Happy to. And interest in divestments, any change in appetite for the assets?
I mean if you have attractive assets, you will have interest, but it always depends on the counterparty. The environment is the environment for -- probably for financial sponsors, it's a little heavier with higher interest rates if somebody has a strategic interest that depends. I mean every -- and this is why it also takes the time it takes. Every deal is different. Every deal needs to be prepared with documents, vendor due diligence and so on and so forth. And then depending on what the asset is, we need to also prepare everything, talk to counterparties if synergies are involved, obviously, there is deep dive discussions, and that's why I said 12 to 18 months. But I also want to put out the notion we are progressing with other deals in the pipeline.

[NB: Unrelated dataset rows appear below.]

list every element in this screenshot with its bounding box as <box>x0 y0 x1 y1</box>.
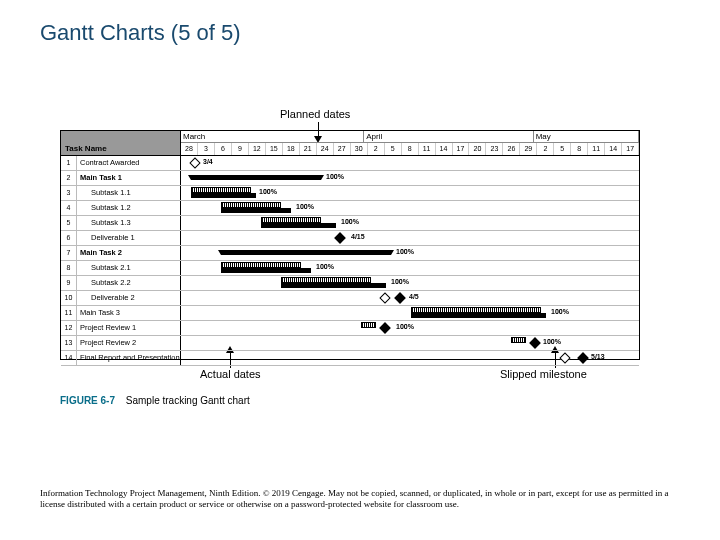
day-label: 29 <box>520 143 537 155</box>
task-name: Main Task 2 <box>77 246 181 260</box>
gantt-bar <box>411 313 546 318</box>
annotation-planned: Planned dates <box>280 108 350 120</box>
gantt-cell: 4/5 <box>181 291 639 305</box>
gantt-chart: Task Name MarchAprilMay 2836912151821242… <box>60 130 640 360</box>
gantt-rows: 1Contract Awarded3/42Main Task 1100%3Sub… <box>61 156 639 366</box>
gantt-cell: 100% <box>181 261 639 275</box>
day-label: 8 <box>571 143 588 155</box>
row-number: 3 <box>61 186 77 200</box>
day-label: 18 <box>283 143 300 155</box>
row-number: 14 <box>61 351 77 365</box>
gantt-bar <box>191 193 256 198</box>
row-number: 2 <box>61 171 77 185</box>
bar-label: 100% <box>296 203 314 210</box>
row-number: 6 <box>61 231 77 245</box>
table-row: 7Main Task 2100% <box>61 246 639 261</box>
day-label: 15 <box>266 143 283 155</box>
task-name: Project Review 2 <box>77 336 181 350</box>
table-row: 11Main Task 3100% <box>61 306 639 321</box>
bar-label: 100% <box>259 188 277 195</box>
month-label: May <box>534 131 639 142</box>
figure-caption: FIGURE 6-7 Sample tracking Gantt chart <box>60 395 250 406</box>
gantt-cell: 100% <box>181 321 639 335</box>
day-label: 12 <box>249 143 266 155</box>
row-number: 8 <box>61 261 77 275</box>
months-row: MarchAprilMay <box>181 131 639 143</box>
gantt-cell: 100% <box>181 186 639 200</box>
bar-label: 3/4 <box>203 158 213 165</box>
row-number: 7 <box>61 246 77 260</box>
table-row: 8Subtask 2.1100% <box>61 261 639 276</box>
row-number: 1 <box>61 156 77 170</box>
day-label: 14 <box>605 143 622 155</box>
day-label: 17 <box>622 143 639 155</box>
task-name: Project Review 1 <box>77 321 181 335</box>
day-label: 11 <box>588 143 605 155</box>
gantt-bar <box>281 283 386 288</box>
day-label: 11 <box>419 143 436 155</box>
task-name: Subtask 2.2 <box>77 276 181 290</box>
row-number: 12 <box>61 321 77 335</box>
day-label: 3 <box>198 143 215 155</box>
bar-label: 4/5 <box>409 293 419 300</box>
milestone-icon <box>334 232 345 243</box>
bar-label: 4/15 <box>351 233 365 240</box>
milestone-icon <box>394 292 405 303</box>
bar-label: 100% <box>326 173 344 180</box>
gantt-bar <box>261 223 336 228</box>
gantt-header: Task Name MarchAprilMay 2836912151821242… <box>61 131 639 156</box>
table-row: 12Project Review 1100% <box>61 321 639 336</box>
figure-label: FIGURE 6-7 <box>60 395 115 406</box>
task-name: Main Task 1 <box>77 171 181 185</box>
month-label: April <box>364 131 533 142</box>
day-label: 5 <box>554 143 571 155</box>
annotation-slipped: Slipped milestone <box>500 368 587 380</box>
gantt-cell: 100% <box>181 201 639 215</box>
gantt-bar <box>221 268 311 273</box>
table-row: 14Final Report and Presentation5/13 <box>61 351 639 366</box>
gantt-cell: 100% <box>181 306 639 320</box>
table-row: 13Project Review 2100% <box>61 336 639 351</box>
gantt-cell: 4/15 <box>181 231 639 245</box>
day-label: 9 <box>232 143 249 155</box>
row-number: 4 <box>61 201 77 215</box>
gantt-cell: 100% <box>181 171 639 185</box>
copyright-footer: Information Technology Project Managemen… <box>40 488 680 510</box>
milestone-icon <box>189 157 200 168</box>
days-row: 2836912151821242730258111417202326292581… <box>181 143 639 155</box>
milestone-icon <box>379 322 390 333</box>
gantt-bar <box>361 322 376 328</box>
task-name: Contract Awarded <box>77 156 181 170</box>
bar-label: 100% <box>391 278 409 285</box>
table-row: 9Subtask 2.2100% <box>61 276 639 291</box>
table-row: 4Subtask 1.2100% <box>61 201 639 216</box>
month-label: March <box>181 131 364 142</box>
table-row: 10Deliverable 24/5 <box>61 291 639 306</box>
task-name: Subtask 1.1 <box>77 186 181 200</box>
milestone-icon <box>379 292 390 303</box>
row-number: 10 <box>61 291 77 305</box>
milestone-icon <box>577 352 588 363</box>
slide-title: Gantt Charts (5 of 5) <box>40 20 241 46</box>
gantt-cell: 3/4 <box>181 156 639 170</box>
figure-text: Sample tracking Gantt chart <box>126 395 250 406</box>
task-name: Subtask 2.1 <box>77 261 181 275</box>
gantt-cell: 100% <box>181 246 639 260</box>
task-name: Main Task 3 <box>77 306 181 320</box>
gantt-bar <box>191 175 321 180</box>
row-number: 9 <box>61 276 77 290</box>
day-label: 27 <box>334 143 351 155</box>
day-label: 2 <box>537 143 554 155</box>
day-label: 17 <box>453 143 470 155</box>
task-name: Deliverable 1 <box>77 231 181 245</box>
gantt-cell: 100% <box>181 216 639 230</box>
table-row: 3Subtask 1.1100% <box>61 186 639 201</box>
bar-label: 100% <box>551 308 569 315</box>
task-name-header: Task Name <box>61 131 181 155</box>
day-label: 28 <box>181 143 198 155</box>
bar-label: 5/13 <box>591 353 605 360</box>
task-name: Subtask 1.2 <box>77 201 181 215</box>
task-name: Deliverable 2 <box>77 291 181 305</box>
table-row: 2Main Task 1100% <box>61 171 639 186</box>
day-label: 5 <box>385 143 402 155</box>
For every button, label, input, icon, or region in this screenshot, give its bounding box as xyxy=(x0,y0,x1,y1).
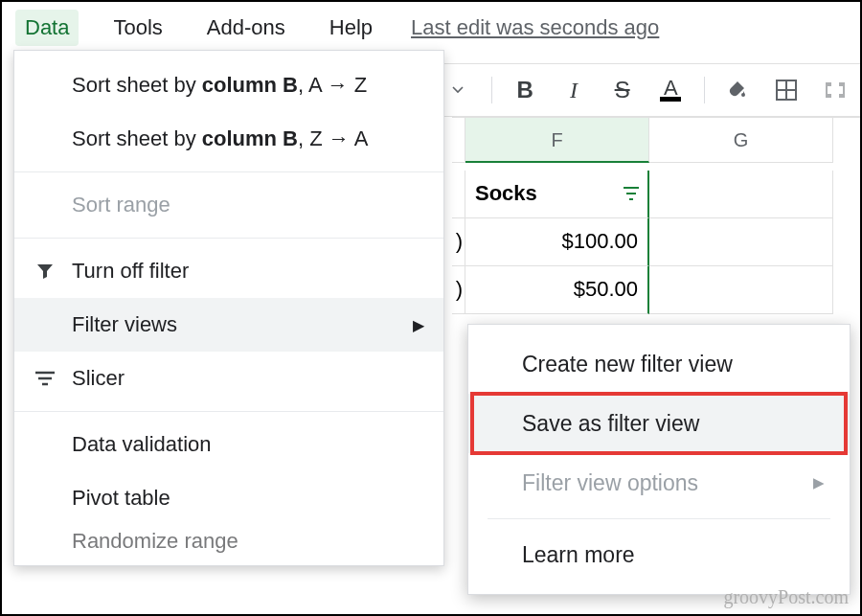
slicer[interactable]: Slicer xyxy=(14,352,443,405)
toolbar-divider xyxy=(704,77,705,103)
menu-item-label: Save as filter view xyxy=(522,411,699,437)
cell-text: Socks xyxy=(475,181,537,205)
menu-help[interactable]: Help xyxy=(320,10,382,46)
menu-item-label: Randomize range xyxy=(72,529,238,554)
randomize-range[interactable]: Randomize range xyxy=(14,525,443,558)
spreadsheet: F G Socks ) $100.00 ) $50.00 xyxy=(452,171,860,314)
table-row: Socks xyxy=(452,171,860,218)
filter-views[interactable]: Filter views ▶ xyxy=(14,298,443,352)
toolbar-divider xyxy=(491,77,492,103)
learn-more[interactable]: Learn more xyxy=(468,525,850,584)
filter-view-options: Filter view options ▶ xyxy=(468,453,850,513)
save-as-filter-view[interactable]: Save as filter view xyxy=(468,394,850,453)
sort-sheet-za[interactable]: Sort sheet by column B, Z → A xyxy=(14,112,443,166)
menu-item-label: Create new filter view xyxy=(522,352,733,377)
cell-value[interactable]: $100.00 xyxy=(465,218,649,266)
menu-item-label: Sort range xyxy=(72,193,170,217)
menu-addons[interactable]: Add-ons xyxy=(197,10,295,46)
cell-header-socks[interactable]: Socks xyxy=(465,171,649,218)
table-row: ) $100.00 xyxy=(452,218,860,266)
menu-item-label: Filter view options xyxy=(522,470,698,496)
filter-icon[interactable] xyxy=(623,186,640,201)
borders-button[interactable] xyxy=(771,74,803,106)
pivot-table[interactable]: Pivot table xyxy=(14,471,443,525)
sort-sheet-az[interactable]: Sort sheet by column B, A → Z xyxy=(14,58,443,112)
menubar: Data Tools Add-ons Help Last edit was se… xyxy=(2,2,860,54)
slicer-icon xyxy=(34,367,57,390)
last-edit-link[interactable]: Last edit was seconds ago xyxy=(411,15,659,40)
column-headers: F G xyxy=(452,117,860,163)
submenu-arrow-icon: ▶ xyxy=(413,316,424,334)
cell-value[interactable]: $50.00 xyxy=(465,266,649,314)
more-dropdown-arrow[interactable] xyxy=(442,74,474,106)
menu-separator xyxy=(488,518,830,519)
cell[interactable] xyxy=(649,218,833,266)
menu-item-label: Filter views xyxy=(72,312,177,337)
cell-fragment[interactable] xyxy=(452,171,465,218)
toolbar: B I S A xyxy=(433,63,860,117)
menu-separator xyxy=(14,238,443,239)
cell[interactable] xyxy=(649,266,833,314)
submenu-arrow-icon: ▶ xyxy=(813,474,825,491)
data-menu-dropdown: Sort sheet by column B, A → Z Sort sheet… xyxy=(13,50,444,566)
cell[interactable] xyxy=(649,171,833,218)
funnel-icon xyxy=(34,260,57,283)
menu-data[interactable]: Data xyxy=(15,10,79,46)
menu-item-label: Sort sheet by column B, A → Z xyxy=(72,73,367,98)
col-header-g[interactable]: G xyxy=(649,118,833,163)
data-validation[interactable]: Data validation xyxy=(14,418,443,471)
merge-cells-button[interactable] xyxy=(819,74,851,106)
create-new-filter-view[interactable]: Create new filter view xyxy=(468,334,850,394)
menu-item-label: Learn more xyxy=(522,542,635,568)
menu-item-label: Data validation xyxy=(72,432,212,457)
watermark: groovyPost.com xyxy=(723,586,849,608)
menu-item-label: Slicer xyxy=(72,366,125,391)
menu-tools[interactable]: Tools xyxy=(103,10,171,46)
strikethrough-button[interactable]: S xyxy=(606,74,638,106)
menu-separator xyxy=(14,171,443,172)
cell-fragment[interactable]: ) xyxy=(452,266,465,314)
turn-off-filter[interactable]: Turn off filter xyxy=(14,244,443,298)
fill-color-button[interactable] xyxy=(722,74,754,106)
col-header-f[interactable]: F xyxy=(465,118,649,163)
text-color-button[interactable]: A xyxy=(655,74,687,106)
menu-item-label: Sort sheet by column B, Z → A xyxy=(72,126,368,151)
text-color-letter: A xyxy=(664,80,678,97)
filter-views-submenu: Create new filter view Save as filter vi… xyxy=(467,324,851,595)
cell-fragment[interactable]: ) xyxy=(452,218,465,266)
sort-range: Sort range xyxy=(14,178,443,232)
col-header-fragment[interactable] xyxy=(452,118,465,163)
menu-separator xyxy=(14,411,443,412)
menu-item-label: Turn off filter xyxy=(72,259,189,284)
bold-button[interactable]: B xyxy=(510,74,541,106)
text-color-swatch xyxy=(660,97,681,102)
menu-item-label: Pivot table xyxy=(72,486,170,511)
italic-button[interactable]: I xyxy=(558,74,590,106)
table-row: ) $50.00 xyxy=(452,266,860,314)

Ladies and gentlemen, that was the last question. I would now like to turn the conference back over to Markus Georgi for any closing remarks.
Thanks, Andrea. Many thanks for your attention and joining today's conference call. If there are any further questions or open topics we'd like to discuss, please contact the IR team. With that, thank you, and goodbye.
We want to thank Fresenius and all the participants for taking part on this conference call. Goodbye.